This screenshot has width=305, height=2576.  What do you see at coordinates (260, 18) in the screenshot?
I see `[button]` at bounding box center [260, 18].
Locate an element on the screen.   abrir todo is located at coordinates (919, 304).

* * *

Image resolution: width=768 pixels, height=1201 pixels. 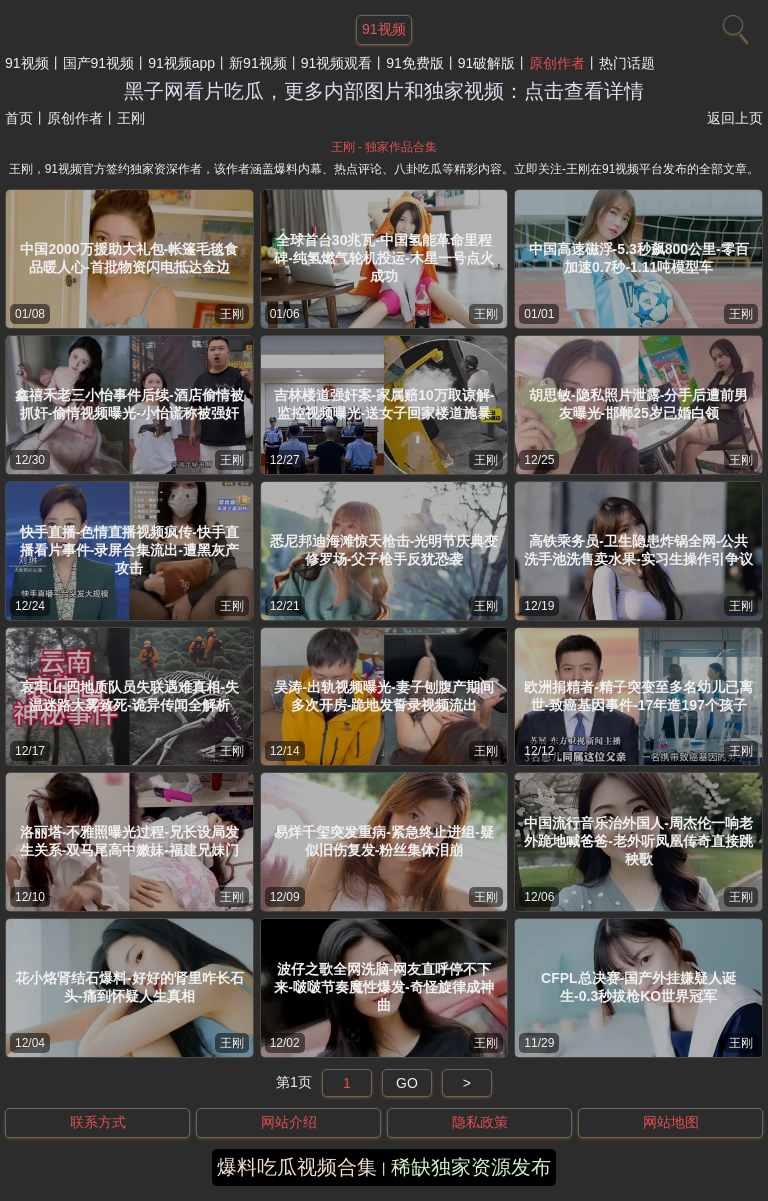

==

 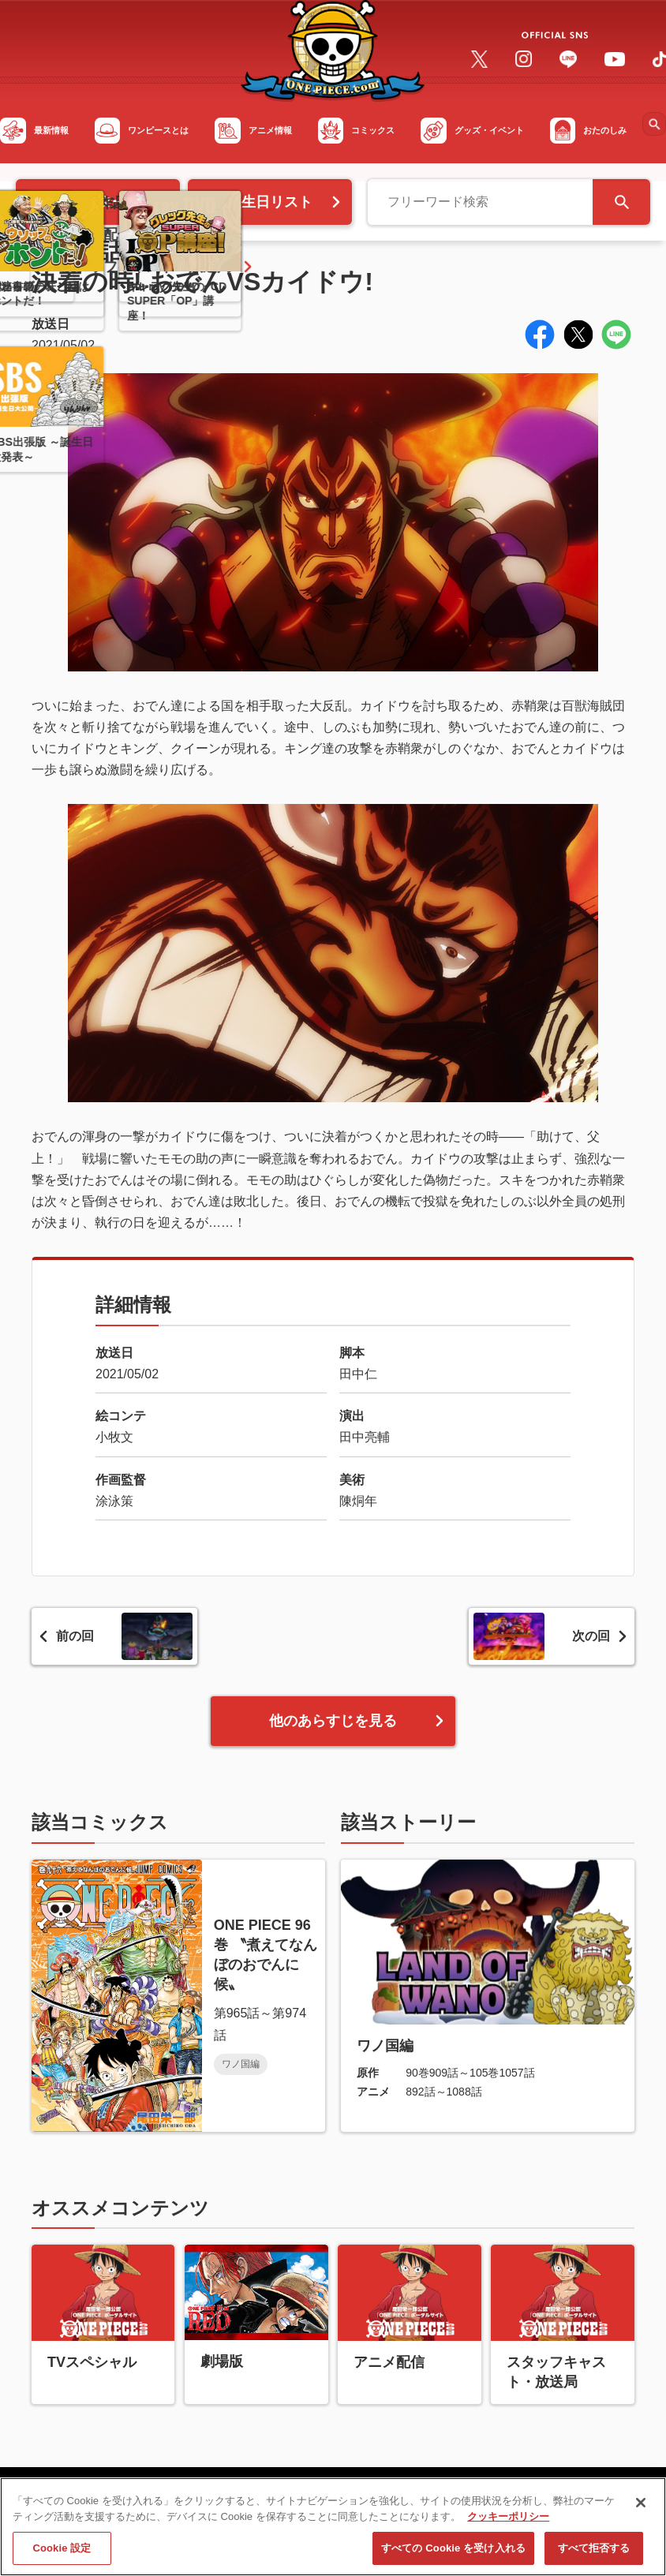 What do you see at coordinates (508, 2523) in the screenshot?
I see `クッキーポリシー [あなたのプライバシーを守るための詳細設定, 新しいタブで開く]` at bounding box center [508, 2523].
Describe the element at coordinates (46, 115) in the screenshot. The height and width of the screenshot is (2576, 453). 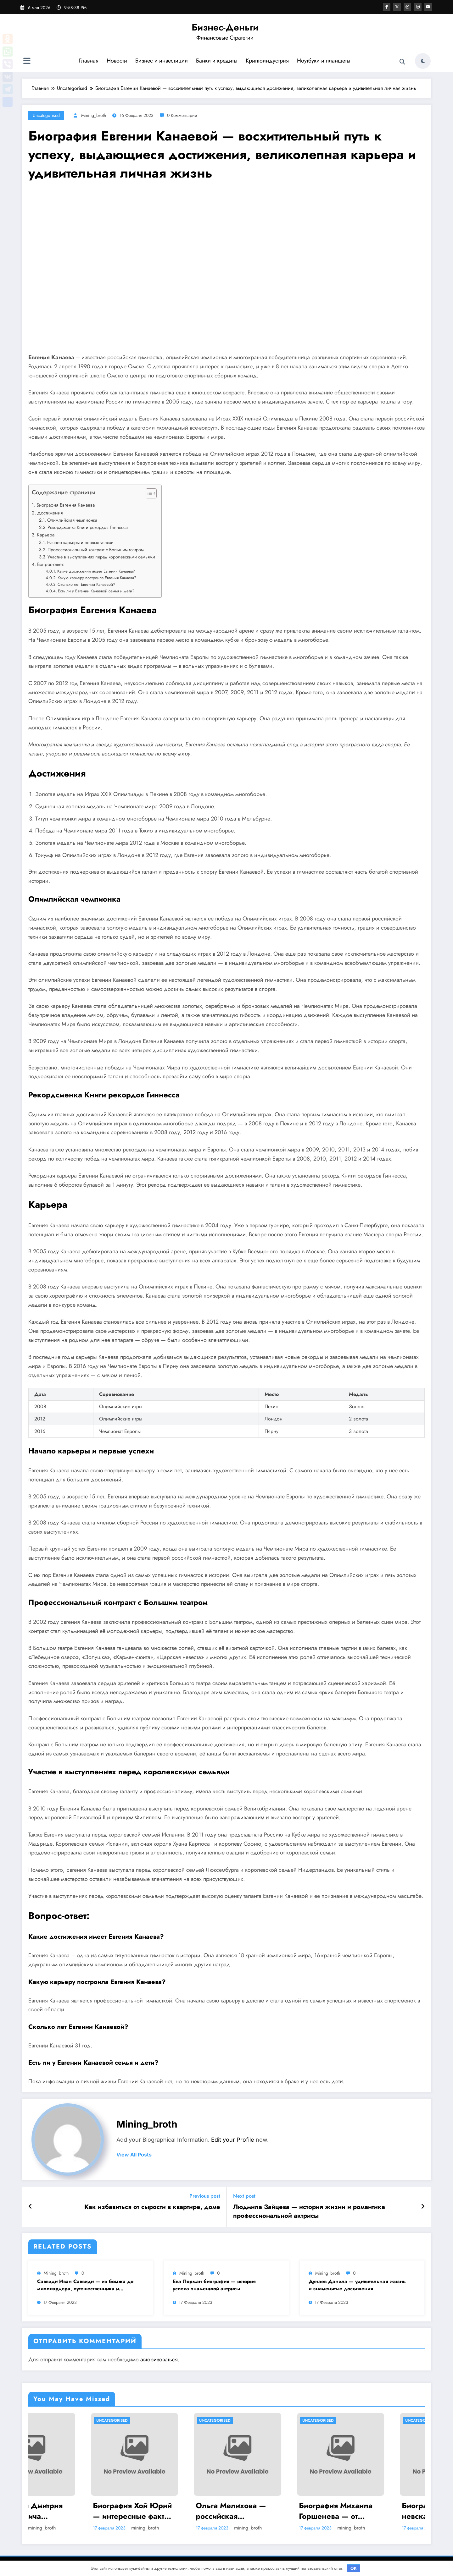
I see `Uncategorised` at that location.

TASK DIRECTIONS:
In the listing above, the lines from the one containing "This screenshot has" through the one containing "Locate an element" must be set down exactly, with no other lines.

WRITTEN ANSWER:
This screenshot has width=305, height=2576.  What do you see at coordinates (260, 18) in the screenshot?
I see `[button]` at bounding box center [260, 18].
Locate an element on the screen.   abrir todo is located at coordinates (919, 304).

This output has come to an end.